El Gobierno planificó la comunicación de la visita de Barack Obama bajo una premisa futbolera. “Como se patea para asegurar un penal: fuerte y al medio”, explicó Marcos Peña. Esto es, sencillo y sin tomar riesgos innecesarios. El jefe de Gabinete es el comandante supremo de las formas y el fondo de lo que la administración Macri transmite a la opinión pública. La decisión original, dijo, fue “evitar las sobreactuaciones”. Pero los dichos y los hechos de Obama le mezclaron los papeles al prolijito plan argentino. La idea básica que transmitió el presidente norteamericano fue “dígannos cómo los podemos ayudar”. ¿A cuántos les dirá lo mismo?

Obama fue más allá de lo esperado con sus gestos de apoyo personales, políticos y económicos. Sorprendió tanto por la rápida empatía personal que estableció con Macri –en paralelo a la que sus colaboradores anudaron con sus homólogos argentinos– como por la coincidencia en la mirada sobre los temas centrales de la agenda que abordaron. Así, desdibujando la moderación programada y bajo el efecto de la poderosa seducción del matrimonio Obama –Michelle ratificó que es una jugadora de las Grandes Ligas– el propio Macri terminó siendo el comunicador de la euforia oficial. 
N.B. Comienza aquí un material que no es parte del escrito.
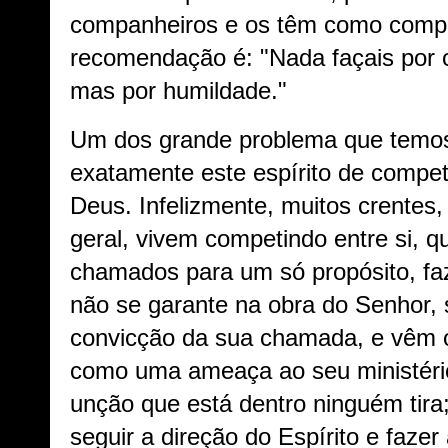
companheiros e os têm como compe
recomendação é: "Nada façais por c
mas por humildade."
Um dos grande problema que temos
exatamente este espírito de compe
Deus. Infelizmente, muitos crentes,
geral, vivem competindo entre si,
chamados para um só propósito, fa
não se garante na obra do Senhor, 
convicção da sua chamada, e vêm 
como uma ameaça ao seu ministério
unção que está dentro ninguém tira
seguir a direção do Espírito e faze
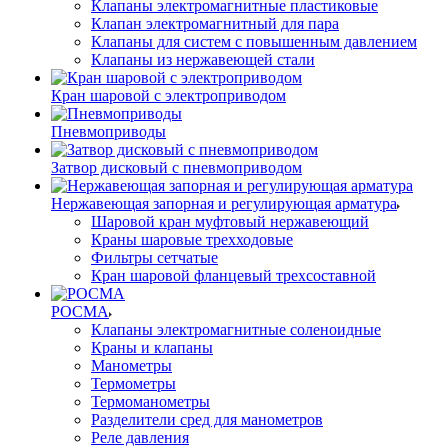
Клапаны электромагнитные пластиковые
Клапан электромагнитный для пара
Клапаны для систем с повышенным давлением
Клапаны из нержавеющей стали
Кран шаровой с электроприводом
Пневмоприводы
Затвор дисковый с пневмоприводом
Нержавеющая запорная и регулирующая арматура
Шаровой кран муфтовый нержавеющий
Краны шаровые трехходовые
Фильтры сетчатые
Кран шаровой фланцевый трехсоставной
РОСМА
Клапаны электромагнитные соленоидные
Краны и клапаны
Манометры
Термометры
Термоманометры
Разделители сред для манометров
Реле давления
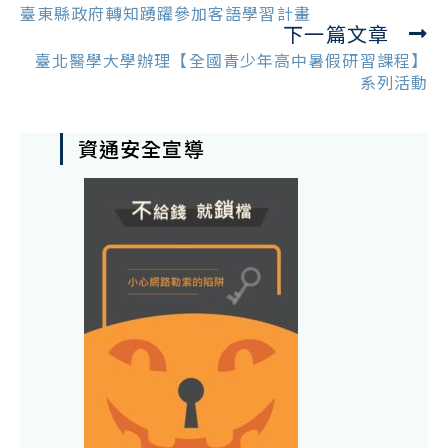
more
臺東縣政府轉知踴躍參加客語學習計畫
下一篇文章
articles
臺北醫學大學辦理【全國青少年高中暑假研習課程】
系列活動
資通安全宣導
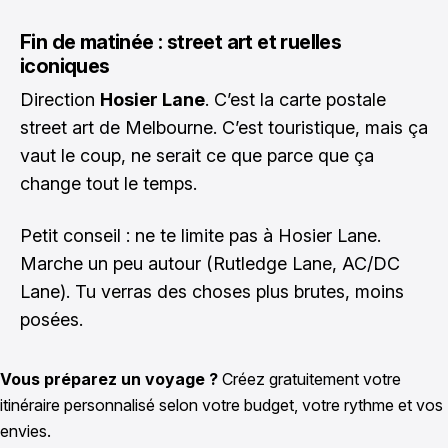
Fin de matinée : street art et ruelles
iconiques
Direction
Hosier Lane
. C’est la carte postale
street art de Melbourne. C’est touristique, mais ça
vaut le coup, ne serait ce que parce que ça
change tout le temps.
Petit conseil : ne te limite pas à Hosier Lane.
Marche un peu autour (Rutledge Lane, AC/DC
Lane). Tu verras des choses plus brutes, moins
posées.
Vous préparez un voyage ?
Créez gratuitement votre
itinéraire personnalisé selon votre budget, votre rythme et vos
envies.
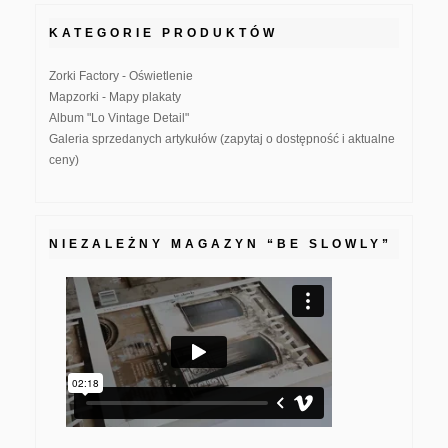
KATEGORIE PRODUKTÓW
Zorki Factory - Oświetlenie
Mapzorki - Mapy plakaty
Album "Lo Vintage Detail"
Galeria sprzedanych artykułów (zapytaj o dostępność i aktualne
ceny)
NIEZALEŻNY MAGAZYN “BE SLOWLY”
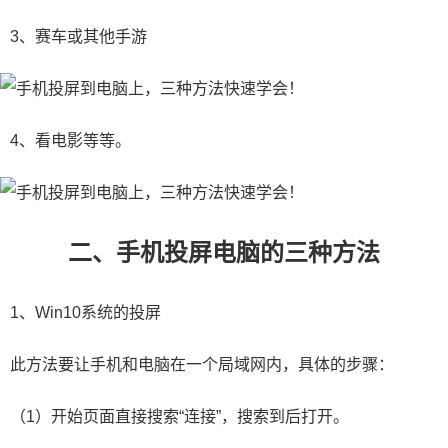
3、赛车或其他手游
4、看电影等等。
二、手机投屏电脑的三种方法
1、Win10系统的投屏
此方法要让手机和电脑在一个局域网内，具体的步骤：
（1）开始页面直接搜索“连接”，搜索到后打开。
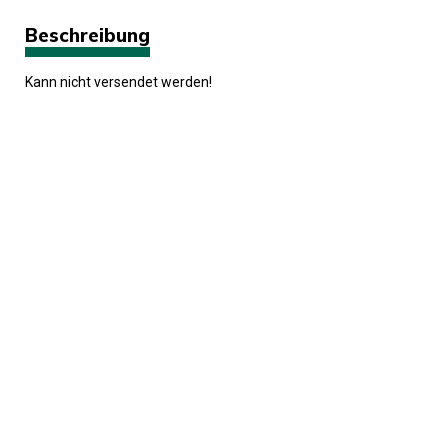
Beschreibung
Kann nicht versendet werden!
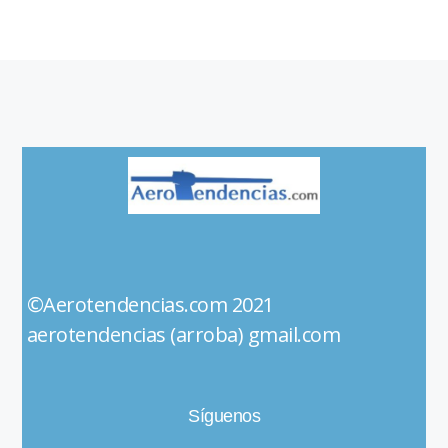
©Aerotendencias.com 2021
aerotendencias (arroba) gmail.com
Síguenos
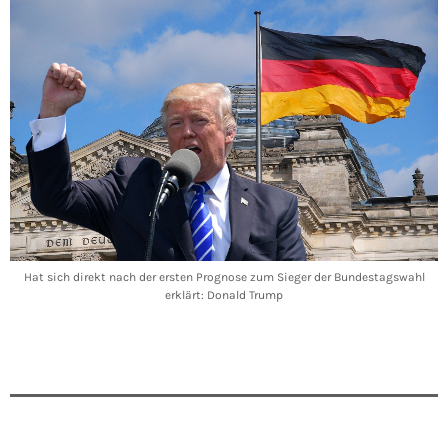
Hat sich direkt nach der ersten Prognose zum Sieger der Bundestagswahl
erklärt: Donald Trump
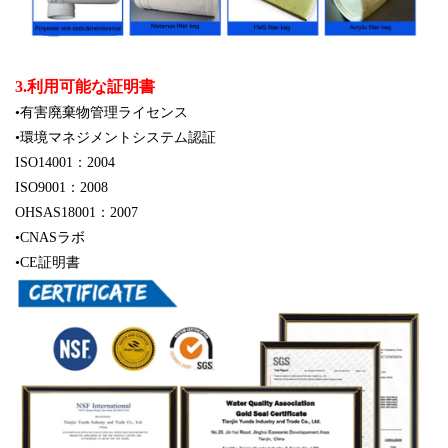
3.利用可能な証明書
•有害廃棄物管理ライセンス
•環境マネジメントシステム認証
ISO14001：2004
ISO9001：2008
OHSAS18001：2007
•CNASラボ
•CE証明書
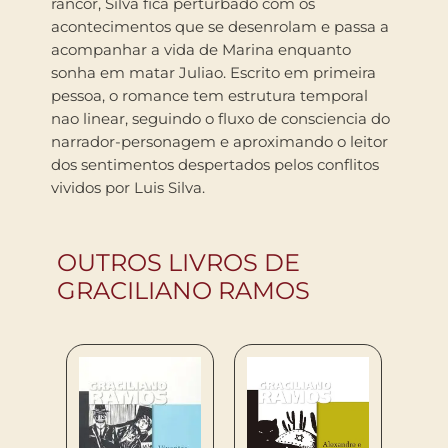
rancor, Silva fica perturbado com os
acontecimentos que se desenrolam e passa a
acompanhar a vida de Marina enquanto
sonha em matar Juliao. Escrito em primeira
pessoa, o romance tem estrutura temporal
nao linear, seguindo o fluxo de consciencia do
narrador-personagem e aproximando o leitor
dos sentimentos despertados pelos conflitos
vividos por Luis Silva.
OUTROS LIVROS DE
GRACILIANO RAMOS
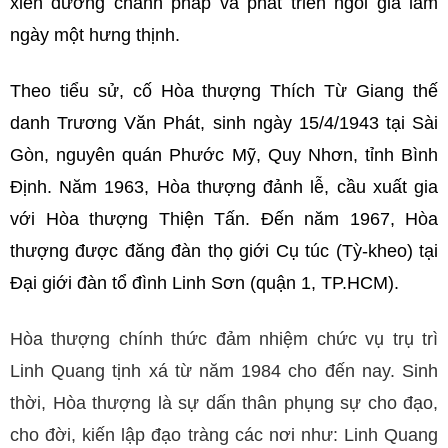
xiển dương chánh pháp và phát triển ngôi già lam
ngày một hưng thịnh.
Theo tiểu sử, cố Hòa thượng Thích Từ Giang thế
danh Trương Văn Phát, sinh ngày 15/4/1943 tại Sài
Gòn, nguyên quán Phước Mỹ, Quy Nhơn, tỉnh Bình
Định. Năm 1963, Hòa thượng đảnh lễ, cầu xuất gia
với Hòa thượng Thiện Tấn. Đến năm 1967, Hòa
thượng được đăng đàn thọ giới Cụ túc (Tỳ-kheo) tại
Đại giới đàn tổ đình Linh Sơn (quận 1, TP.HCM).
Hòa thượng chính thức đảm nhiệm chức vụ trụ trì
Linh Quang tịnh xá từ năm 1984 cho đến nay. Sinh
thời, Hòa thượng là sự dấn thân phụng sự cho đạo,
cho đời, kiến lập đạo tràng các nơi như: Linh Quang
La sensación es fácilmente palpable: hoy Macri y su gente se sienten en el Paraíso. Es un bello estado del espíritu, sólo empañado por la constatación de que sus tareas y sus problemas son ferozmente terrenales. 

De cualquier manera, el hecho mismo de la visita y el énfasis puesto por Obama colocan a la Argentina en el lugar del mundo adonde Macri se propuso llevarla. El Presidente nunca ocultó este propósito, mucho menos en la campaña electoral. También para esto lo votó la mayoría del electorado. 

Según Peña, el resultado de estos días fue la “coronación natural” de un largo y hasta acá casi invisible trabajo de acercamiento de la estructura de Macri con el staff político y partidario de Obama. Esto incluyó la generación de espacios de trabajo en común y aprendizaje con su equipo de redes sociales y sistematización informatizada de la campaña, con intermediación y ayuda de altos directivos de Facebook. También cuenta el acercamiento del macrismo con Bill y Hillary Clinton, que este año podrá ser la primera mujer elegida presidente en los EE.UU. Y la proximidad que logró Macri mientras era jefe de Gobierno porteño con Michael Bloomberg, el millonario que se inició en el Partido Demócrata, pasó al Republicano, fue alcalde de Nueva York –cargo que ocupó hasta 2013– y después se transformó en un líder independiente.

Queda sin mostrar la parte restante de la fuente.